The Compendium

A Comprehensive Companion for All in the Insolvency and Restructuring Profession

In addition, under s217 a person will be personally responsible for the ‘relevant debts’ of a company if they are involved in the management of the company in breach of s216 … … or if they are involved in the management of a company and takes instructions from a person they know to be in breach of s216.

The ‘relevant debts’ are those debts which were incurred whilst that person was acting in contravention of s216 or taking instructions from a person s/he knew to be in contravention of s216. This is the debts of the new company.

[See ‘Insolvency Act’, ‘Liquidation’, ‘Court of Appeal’ and ‘Director’.]

Placement

The process of laundering money typically involves three steps: placement, layering, and integration.

Being the first stage, placement is where ‘dirty’ money is placed into legal, financial systems.

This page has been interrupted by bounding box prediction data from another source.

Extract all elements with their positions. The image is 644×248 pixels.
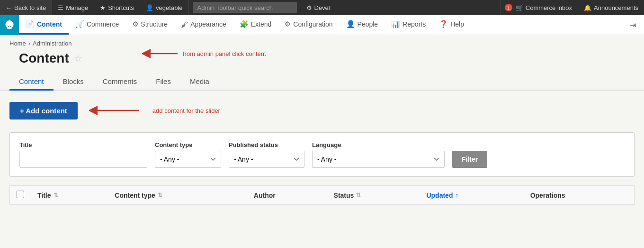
- star-toolbar-icon: ★: [100, 4, 106, 11]
- admin-menu: 📄 Content 🛒 Commerce ⚙ Structure 🖌 Appea…: [0, 15, 644, 35]
- menu-right: ⇥: [626, 18, 644, 32]
- back-icon: ←: [6, 4, 12, 11]
- manage-icon: ☰: [58, 4, 63, 11]
- announcements-label: Announcements: [594, 4, 638, 11]
- title-sort-icon[interactable]: ⇅: [54, 192, 58, 199]
- nav-appearance-label: Appearance: [190, 20, 226, 28]
- nav-commerce-label: Commerce: [87, 20, 119, 28]
- nav-extend[interactable]: 🧩 Extend: [233, 15, 278, 35]
- add-content-button[interactable]: + Add content: [9, 102, 78, 119]
- nav-help[interactable]: ❓ Help: [432, 15, 471, 35]
- author-col-label: Author: [254, 192, 276, 199]
- admin-toolbar: ← Back to site ☰ Manage ★ Shortcuts 👤 ve…: [0, 0, 644, 15]
- updated-column-header: Updated ↑: [420, 186, 523, 205]
- nav-extend-label: Extend: [251, 20, 272, 28]
- title-filter-input[interactable]: [19, 151, 147, 168]
- content-type-sort-icon[interactable]: ⇅: [158, 192, 162, 199]
- title-column-header: Title ⇅: [31, 186, 108, 205]
- user-icon: 👤: [146, 4, 153, 11]
- content-nav-icon: 📄: [26, 20, 35, 28]
- nav-content[interactable]: 📄 Content: [19, 15, 69, 35]
- breadcrumb-home[interactable]: Home: [9, 40, 26, 47]
- breadcrumb: Home › Administration: [0, 35, 644, 49]
- manage-button[interactable]: ☰ Manage: [52, 0, 94, 15]
- add-content-annotation: add content for the slider: [152, 107, 220, 114]
- tab-media[interactable]: Media: [180, 73, 219, 91]
- commerce-inbox-badge: 1: [505, 4, 512, 11]
- filter-button[interactable]: Filter: [452, 151, 487, 168]
- table-header: Title ⇅ Content type ⇅ Author: [10, 186, 635, 205]
- nav-commerce[interactable]: 🛒 Commerce: [69, 15, 125, 35]
- operations-column-header: Operations: [524, 186, 635, 205]
- favorite-icon[interactable]: ☆: [74, 53, 82, 64]
- nav-structure-label: Structure: [141, 20, 168, 28]
- breadcrumb-current: Administration: [33, 40, 72, 47]
- status-sort-icon[interactable]: ⇅: [356, 192, 361, 199]
- help-nav-icon: ❓: [439, 20, 448, 28]
- shortcuts-button[interactable]: ★ Shortcuts: [94, 0, 140, 15]
- nav-structure[interactable]: ⚙ Structure: [125, 15, 174, 35]
- status-column-header: Status ⇅: [327, 186, 420, 205]
- filter-row: Title Content type - Any - Article Basic…: [19, 141, 625, 168]
- shortcuts-label: Shortcuts: [108, 4, 134, 11]
- add-content-row: + Add content add content for the slider: [9, 100, 635, 121]
- gear-icon: ⚙: [306, 4, 312, 11]
- tab-blocks[interactable]: Blocks: [54, 73, 93, 91]
- arrow-left-icon: [142, 44, 180, 63]
- search-wrapper: [189, 2, 301, 13]
- toolbar-left: ← Back to site ☰ Manage ★ Shortcuts 👤 ve…: [0, 0, 336, 15]
- nav-configuration-label: Configuration: [293, 20, 332, 28]
- devel-button[interactable]: ⚙ Devel: [301, 0, 336, 15]
- content-type-filter-field: Content type - Any - Article Basic page …: [155, 141, 221, 168]
- drupal-logo-icon: [4, 19, 15, 31]
- select-all-checkbox[interactable]: [17, 191, 24, 198]
- announcements-button[interactable]: 🔔 Announcements: [578, 0, 644, 15]
- structure-nav-icon: ⚙: [132, 20, 138, 28]
- breadcrumb-separator: ›: [28, 40, 30, 47]
- manage-label: Manage: [66, 4, 88, 11]
- menu-items: 📄 Content 🛒 Commerce ⚙ Structure 🖌 Appea…: [19, 15, 626, 35]
- content-type-filter-label: Content type: [155, 141, 221, 148]
- content-tabs: Content Blocks Comments Files Media: [0, 66, 644, 91]
- commerce-nav-icon: 🛒: [75, 20, 84, 28]
- commerce-inbox-button[interactable]: 1 🛒 Commerce inbox: [501, 0, 578, 15]
- operations-col-label: Operations: [530, 192, 565, 199]
- updated-sort-arrow-icon[interactable]: ↑: [455, 192, 458, 199]
- language-filter-field: Language - Any - English French: [312, 141, 445, 168]
- bell-icon: 🔔: [584, 4, 591, 11]
- nav-content-label: Content: [37, 20, 62, 28]
- language-select[interactable]: - Any - English French: [312, 151, 445, 168]
- collapse-button[interactable]: ⇥: [626, 18, 640, 32]
- main-content: Home › Administration Content ☆ from adm…: [0, 35, 644, 225]
- back-to-site-button[interactable]: ← Back to site: [0, 0, 52, 15]
- devel-label: Devel: [314, 4, 330, 11]
- nav-reports[interactable]: 📊 Reports: [385, 15, 432, 35]
- shopping-cart-icon: 🛒: [516, 4, 523, 11]
- published-status-select[interactable]: - Any - Published Unpublished: [229, 151, 304, 168]
- author-column-header: Author: [247, 186, 327, 205]
- user-button[interactable]: 👤 vegetable: [140, 0, 188, 15]
- nav-help-label: Help: [450, 20, 464, 28]
- people-nav-icon: 👤: [346, 20, 355, 28]
- search-input[interactable]: [193, 2, 297, 13]
- status-col-label: Status: [334, 192, 354, 199]
- annotation-text: from admin panel click content: [183, 50, 266, 57]
- content-type-column-header: Content type ⇅: [108, 186, 247, 205]
- page-header-area: Content ☆ from admin panel click content: [0, 49, 644, 66]
- tab-comments[interactable]: Comments: [93, 73, 147, 91]
- drupal-logo[interactable]: [0, 15, 19, 35]
- content-type-col-label: Content type: [115, 192, 155, 199]
- back-to-site-label: Back to site: [14, 4, 46, 11]
- published-status-filter-field: Published status - Any - Published Unpub…: [229, 141, 304, 168]
- tab-files[interactable]: Files: [146, 73, 180, 91]
- appearance-nav-icon: 🖌: [181, 20, 188, 28]
- nav-people-label: People: [358, 20, 378, 28]
- content-type-select[interactable]: - Any - Article Basic page Slider: [155, 151, 221, 168]
- nav-people[interactable]: 👤 People: [340, 15, 385, 35]
- nav-appearance[interactable]: 🖌 Appearance: [174, 15, 233, 35]
- add-content-arrow-icon: [89, 100, 141, 121]
- reports-nav-icon: 📊: [391, 20, 400, 28]
- title-col-label: Title: [37, 192, 51, 199]
- tab-content[interactable]: Content: [9, 73, 54, 91]
- nav-configuration[interactable]: ⚙ Configuration: [278, 15, 339, 35]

After getting hold of illegally acquired funds through theft, bribery and corruption, financial criminals move the cash from its source.

[See ‘Money Laundering’, ‘Layering’ and ‘Integration’.]

Preamble

A ‘preamble’ is, effectively, the contents pages at the front of every statute. It is very often the best way to understand what the statute contains and where to go to find the detail within the body of the Act/Rules/Regulations, etc.

For example, the preamble to the Insolvency Rules 2016 sets out the contents in ‘parts’, such as Part 7 – winding-up by the court, and Part 18 – Remuneration and Reports.

You would be well advised to get hold of a copy of the original statute (in the Butterworths Insolvency Law Handbook, Sealy and Milman or on the Internet by typing the statute into a search engine and clicking on one of the first couple of links on the screen). In this way you will gain an understanding of how statutes are constructed and worded.

[See ‘Insolvency Rules 206’, ‘Butterworths Insolvency Law Handbook’ and ‘Sealy and Milman’.]